Setting Up a Cluster with Docker Swarm

Background

If you have read Docker Swarm documentation (https://docs.docker.com/swarm/), you will know that Docker Swarm is used to perform clustering across multiple Docker Hosts. This provides the user a single virtual Docker Host to interact with the cluster.

There are two ways to use Docker Swarm – the first is to use the official Swarm image, while the second is to run the Swarm binary on the host OS. For the former method, it is possible to use Docker Machine/Toolbox as a way to quickly set up and deploy clusters on VMs locally and/or in the cloud.

Assumptions

For this walk-through:

  • I have three machines on the same network that are able to communicate with each other (e.g. ping) with names host-one, host-two, host-three
  • I will be using the official Swarm image (at time of publication, tag 1.2.3)
  • I will not be using Docker Machine/Toolbox

 

Pre-Requisite

You should have minimally read the Docker Swarm documentation, and gotten a rough understanding of what it does. The aforementioned documentation can be found here: https://docs.docker.com/swarm/

 

Part 1: Understanding Docker Swarm Architecture

If you are familiar with terms like the Discovery Service, Swarm Manager, and Swarm Agent, then you can skip this part.

The Swarm Manager is responsible for receiving all cluster commands (like spinning up new containers), and distributing the work across the nodes. Potentially, this can be a single point of failure, so Docker recommends setting it up in a High Availability (HA) configuration.

The Swarm Agent is responsible for communicating with the Docker Manager, as well as executing cluster commands on the local Docker Engine.

The Discovery Service maintains an updated list of cluster members and shares that list with the Swarm manager(s) that connect to it. The Swarm Manager uses this list of nodes to distribute cluster workloads across the nodes (via the Swarm Agent).

This section provides a high-level overview of what each component does. For more details, please see the official documentation here: https://docs.docker.com/swarm/swarm_at_scale/deploy-infra/

 

Part 2: Set Docker Daemon to Allow TCP connections

In this part, we will configure all the Docker daemons to allow connections via a particular TCP port. The Swarm Manager communicates with the Swarm Agents via TCP. Therefore, the first step is to set the docker daemon to allow connections via a TCP port. There are two methods to do so:

Method #1: Configuring the Docker Daemon via Command Line Arguments

First, stop (any) Docker daemons with the following command on each node:

$ sudo service docker stop

Then, run the Docker Daemon with the following commands:

$ sudo /usr/bin/docker daemon -H tcp://0.0.0.0:2375 -H unix:///var/run/docker.sock

This command instructs the Docker daemon to allow connections to it via 1) the Host’s IP address at port 2375, and 2) the local unix socket.
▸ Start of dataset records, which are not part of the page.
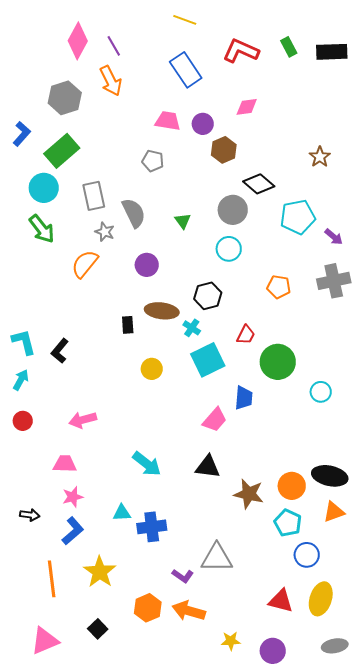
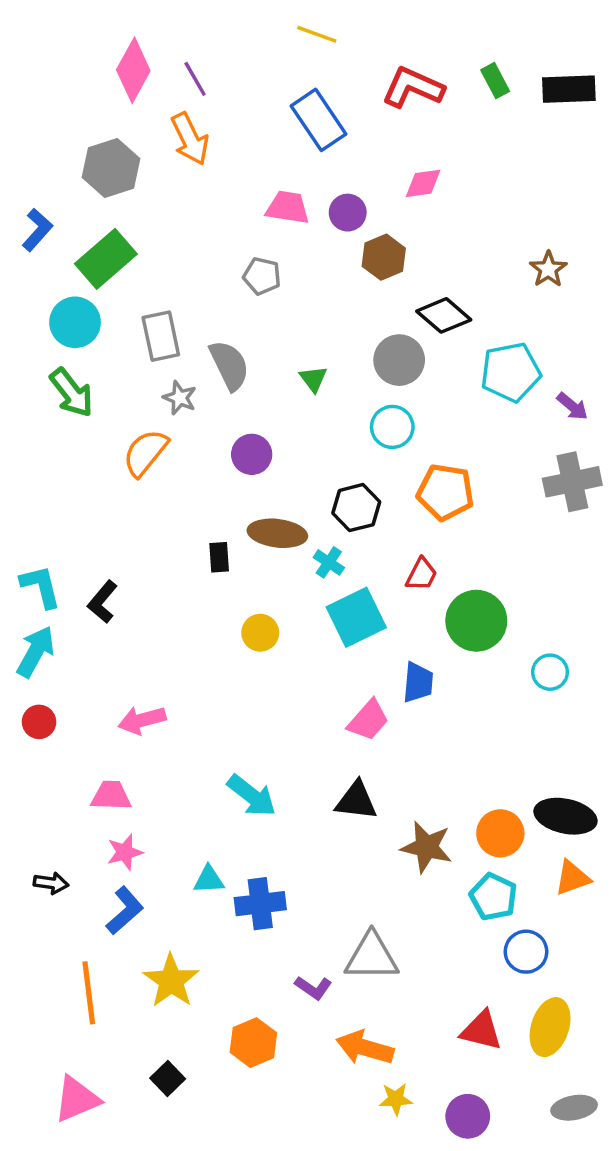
orange pentagon: (279, 287) -> (445, 492), moved, size x1.4
cyan arrow: (21, 380) -> (36, 652), size x1.4
orange arrow: (189, 611) -> (365, 1048), moved

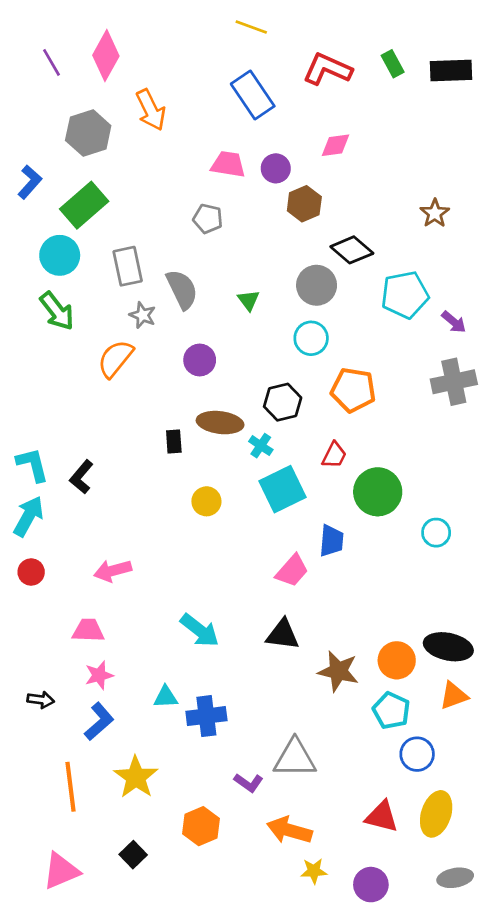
purple line: (195, 79) -> (52, 62), moved

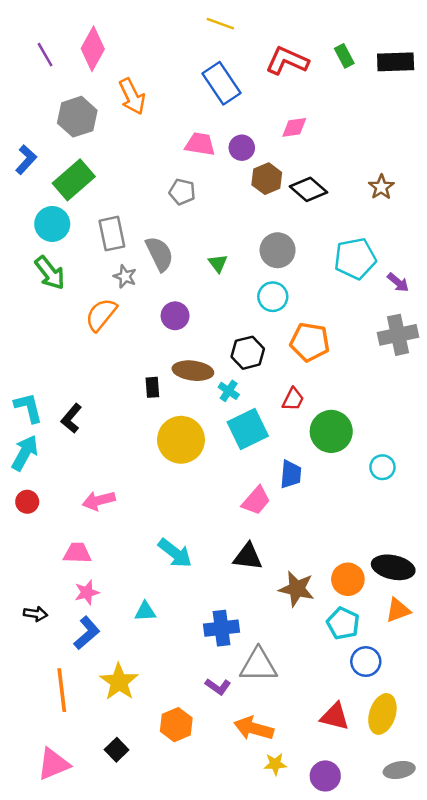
black diamond: (352, 250) -> (309, 189), moved
yellow circle: (206, 501) -> (181, 440), size x1.8
blue cross: (206, 716) -> (222, 628), moved

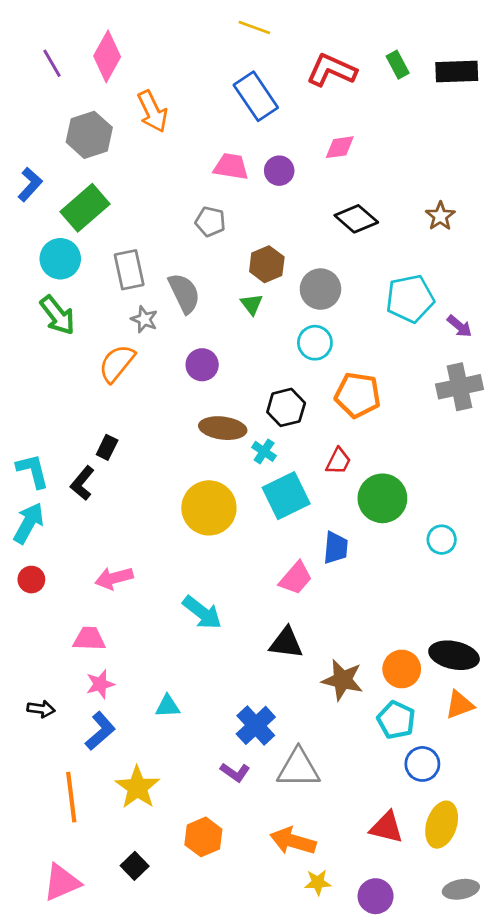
brown hexagon: (267, 179) -> (267, 264), moved
black rectangle: (152, 387) -> (107, 447), moved, turned 30
cyan arrow: (175, 553) -> (202, 613), moved
blue cross: (222, 628) -> (256, 725), turned -36
purple L-shape: (218, 687) -> (235, 772), moved

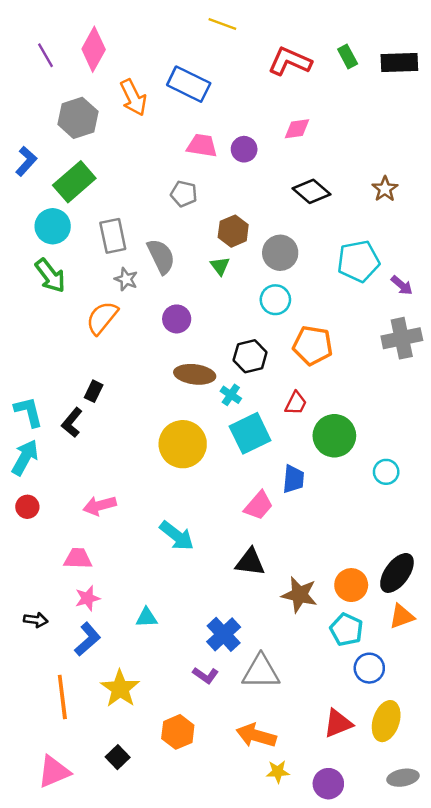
blue rectangle: (256, 96) -> (189, 84), moved, turned -30
black ellipse: (454, 655) -> (397, 573), turned -66
red triangle: (387, 827) -> (338, 723), turned -36

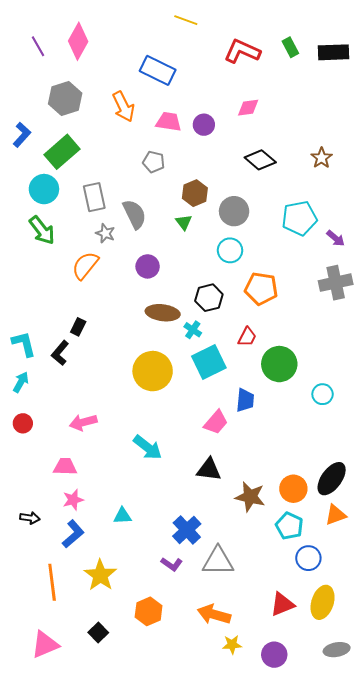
orange arrow: (133, 97) -> (123, 107), moved
cyan arrow: (25, 457) -> (21, 382), size x0.7

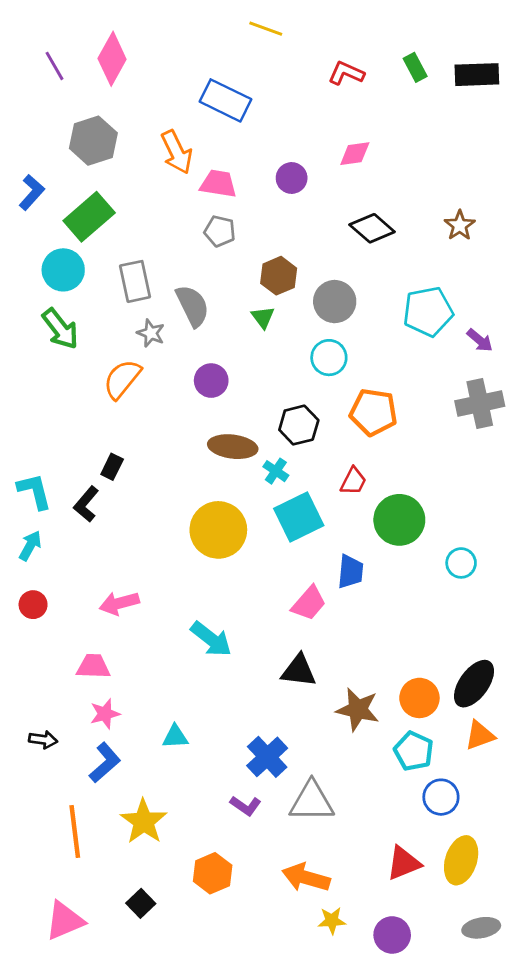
red L-shape: (242, 51) -> (346, 73), size x0.7
pink trapezoid: (169, 122) -> (218, 184), moved

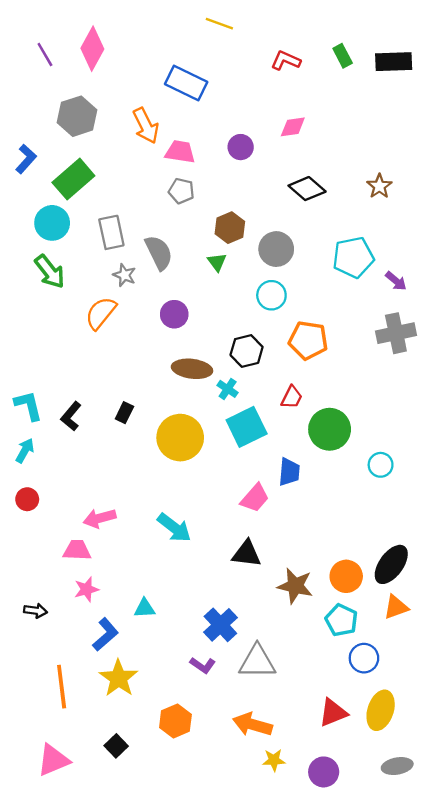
black rectangle: (112, 467) -> (124, 413), moved
pink arrow: (119, 603) -> (100, 518), moved
blue L-shape: (105, 763) -> (105, 634), moved

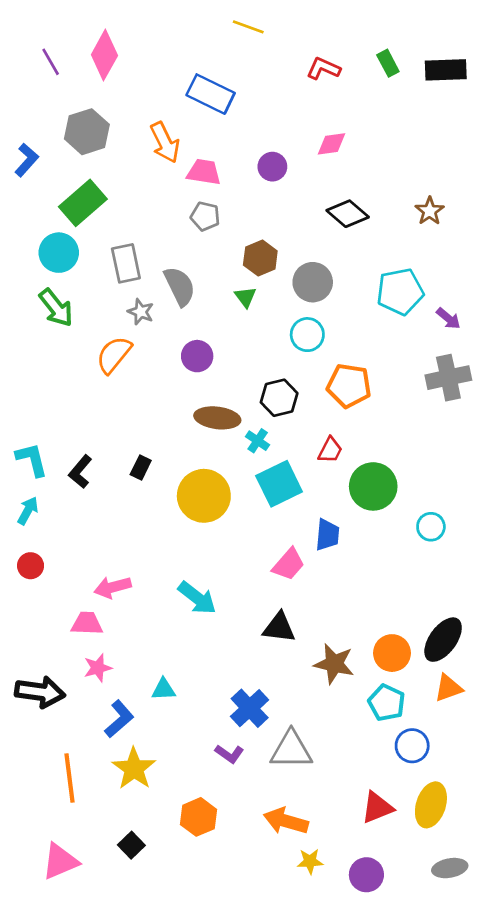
blue L-shape: (26, 159) -> (26, 160), moved
black arrow: (35, 611) -> (40, 692), size x1.8

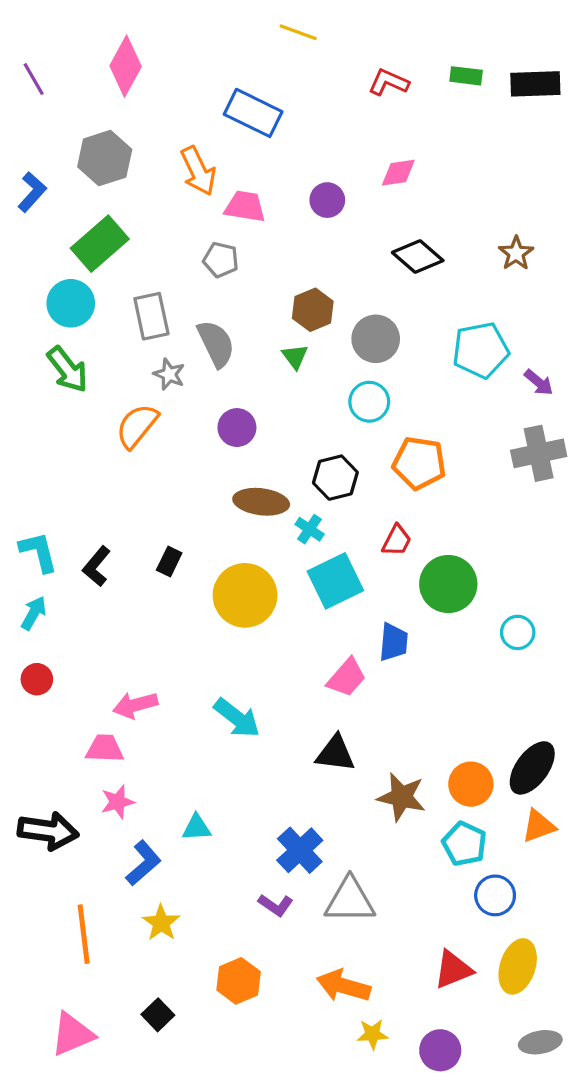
purple line: (51, 62) -> (34, 79), moved
green rectangle: (388, 63) -> (466, 76), turned -55
gray pentagon: (205, 216) -> (221, 260), moved
yellow star: (134, 769) -> (161, 923), size x0.7

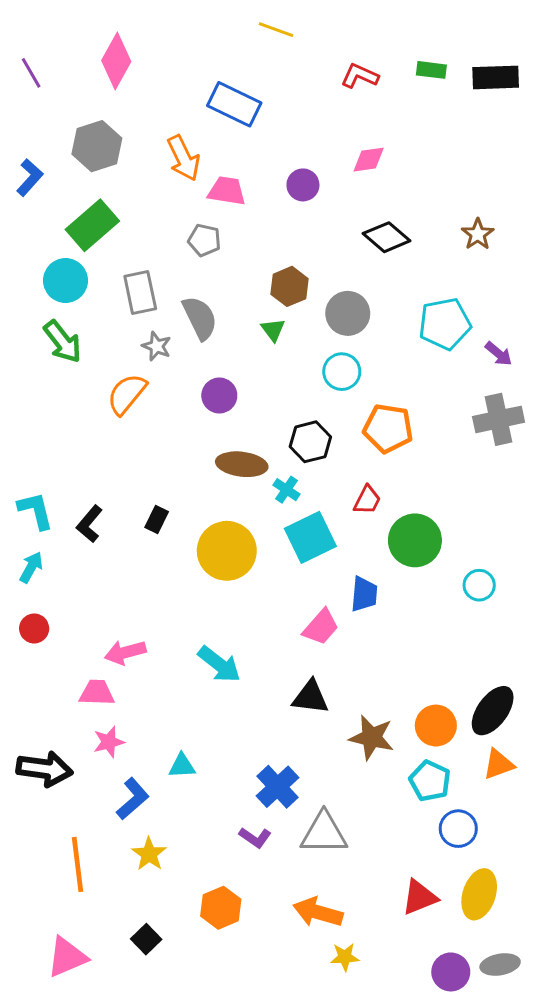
purple circle: (440, 1050) -> (451, 972), moved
Method #2: Setting the DOCKER_OPTS Environment Variable

The advantage of this method is that even if the Docker Host restarts, the new Docker Engine daemon will still be configured to allow connections via the TCP port specified.

Open the /etc/default/docker file with your favourite text editor, and add the following line:

DOCKER_OPTS="-H tcp://0.0.0.0:2375 -H unix:///var/run/docker.sock"

Save and close the file.

On non Debian/Ubuntu distros, the Docker Engine daemon reads the custom variables from the file at /etc/default/docker. So just restart the Docker Engine daemon:

$ sudo service docker restart

If you are using a Linux distro that uses systemd to manage the Docker Engine daemon (e.g. Debian/Ubuntu), you need to modify the systemd file directly. (More information can be found at https://docs.docker.com/engine/admin/systemd/)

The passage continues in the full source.